The Commission argued, among other things, that there would be nothing for it to do with the information except provide it to the public so a rule that required broader disclosure to the Commission than the public would be nonsensical. In dismissing this argument, the Court stated that the Commission has a significant responsibility to evaluate information to determine the extent to which disclosing it in a compilation would be practicable.
In deciding to vacate the rule, the Court found that the Commission made at least one other serious error by “denying, based on arbitrary and capricious reasoning, any exemption for foreign law prohibitions, a decision that, by the Commission’s own assessment drastically increased the Rule’s burden on competition and cost to investors.” The Commission argued that an exemption would be inconsistent with the language of the statute and that transparency would be best served by requiring disclosure from all resource extraction issuers. Finding that the Commission’s primary reason for rejecting an exemption “does not hold water,” the Court stated that the Commission did not consider whether a certain country or certain issuer that represents a high portion of the burden on competition and on investors is sufficiently central to the purpose of the statute to make an exemption unwarranted. Although the Court appeared sympathetic to the SEC’s second argument that providing an exemption would cause countries to simply prohibit disclosure of payments made to the respective foreign government, the Court emphasized that the burden on competition was so significant that the SEC’s failure to not grant an exemption did not satisfy the requirement of reasoned decision-making.

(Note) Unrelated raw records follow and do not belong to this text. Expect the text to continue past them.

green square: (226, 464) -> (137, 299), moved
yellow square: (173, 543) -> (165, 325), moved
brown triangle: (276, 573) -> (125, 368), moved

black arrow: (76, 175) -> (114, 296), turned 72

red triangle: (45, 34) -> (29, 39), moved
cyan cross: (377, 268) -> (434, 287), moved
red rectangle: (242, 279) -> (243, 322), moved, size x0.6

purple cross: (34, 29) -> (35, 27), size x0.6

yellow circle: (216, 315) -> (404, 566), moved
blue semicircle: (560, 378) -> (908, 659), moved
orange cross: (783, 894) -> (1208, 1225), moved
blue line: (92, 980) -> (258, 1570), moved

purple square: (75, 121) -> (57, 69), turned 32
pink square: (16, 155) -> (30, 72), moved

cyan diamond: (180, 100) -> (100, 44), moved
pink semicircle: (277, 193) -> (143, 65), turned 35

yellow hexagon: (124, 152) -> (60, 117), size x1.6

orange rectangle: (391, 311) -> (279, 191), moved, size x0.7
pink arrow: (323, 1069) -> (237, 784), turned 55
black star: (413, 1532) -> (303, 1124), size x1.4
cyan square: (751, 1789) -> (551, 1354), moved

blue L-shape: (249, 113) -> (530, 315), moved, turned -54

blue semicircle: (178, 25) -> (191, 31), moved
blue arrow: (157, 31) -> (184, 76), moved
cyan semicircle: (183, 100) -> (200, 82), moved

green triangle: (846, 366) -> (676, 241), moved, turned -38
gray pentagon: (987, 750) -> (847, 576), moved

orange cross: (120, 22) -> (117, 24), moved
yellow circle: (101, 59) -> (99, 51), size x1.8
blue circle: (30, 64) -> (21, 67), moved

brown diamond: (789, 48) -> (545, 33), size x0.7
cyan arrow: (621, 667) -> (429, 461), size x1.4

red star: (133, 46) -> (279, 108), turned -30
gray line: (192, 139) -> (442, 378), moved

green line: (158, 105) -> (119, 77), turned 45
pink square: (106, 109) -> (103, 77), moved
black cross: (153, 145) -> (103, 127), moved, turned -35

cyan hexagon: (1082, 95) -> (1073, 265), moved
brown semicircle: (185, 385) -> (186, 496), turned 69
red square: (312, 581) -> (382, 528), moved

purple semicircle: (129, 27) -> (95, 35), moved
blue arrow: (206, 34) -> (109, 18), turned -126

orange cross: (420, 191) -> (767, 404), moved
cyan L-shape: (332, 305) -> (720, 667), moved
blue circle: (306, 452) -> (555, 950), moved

The SEC may appeal the decision to the D.C. Circuit Court of Appeals. Whether it will do so is unknown at this time. But if the D.C. District Court decision holds, there are several immediate considerations:
- Issuers will still be required to collect and report resource extraction payment information in the future: What is notable about the decision is that the Court took substantial issue with the public filing required by the resource rules. That issuers will need to devote some level of administrative attention to compiling and reporting resource extraction payment information—in whatever form—survives the decision.
- Details of resource extraction reports will likely be public in some form: The Court emphasized that the SEC failed to consider that a compilation of the resource extraction information could be made public rather than the annual reports required on Form SD. Thus, information which was required in Form SD may still become public, albeit at a different detail level than would have been required under the now vacated resource rules.
This decision may highlight weaknesses in another pending challenge to one more Dodd-Frank mandated SEC rule requiring companies to disclose if their products contain minerals extracted from the Democratic Republic of Congo- the “conflict minerals” rule. In yesterday’s oral arguments on the conflict minerals rule before the U.S. District Court for the District of Columbia the judge questioned whether the SEC properly used its powers to minimize any negative impacts when drafting the rule. That rule is being challenged by the National Association of Manufacturers, the U.S. Chamber of Commerce and the Business Roundtable. These groups allege that the SEC did not properly weigh the costs and benefits of the regulation. The SEC argued that Congress did not intend to give a broad exemption from the rule for "de minimis" amounts of conflict minerals. The judge challenged this view, at one point telling the SEC attorney that the agency "seems to have not really performed the legal analysis correctly" and that the agency has an "inherent authority in every case" to issue an exemption.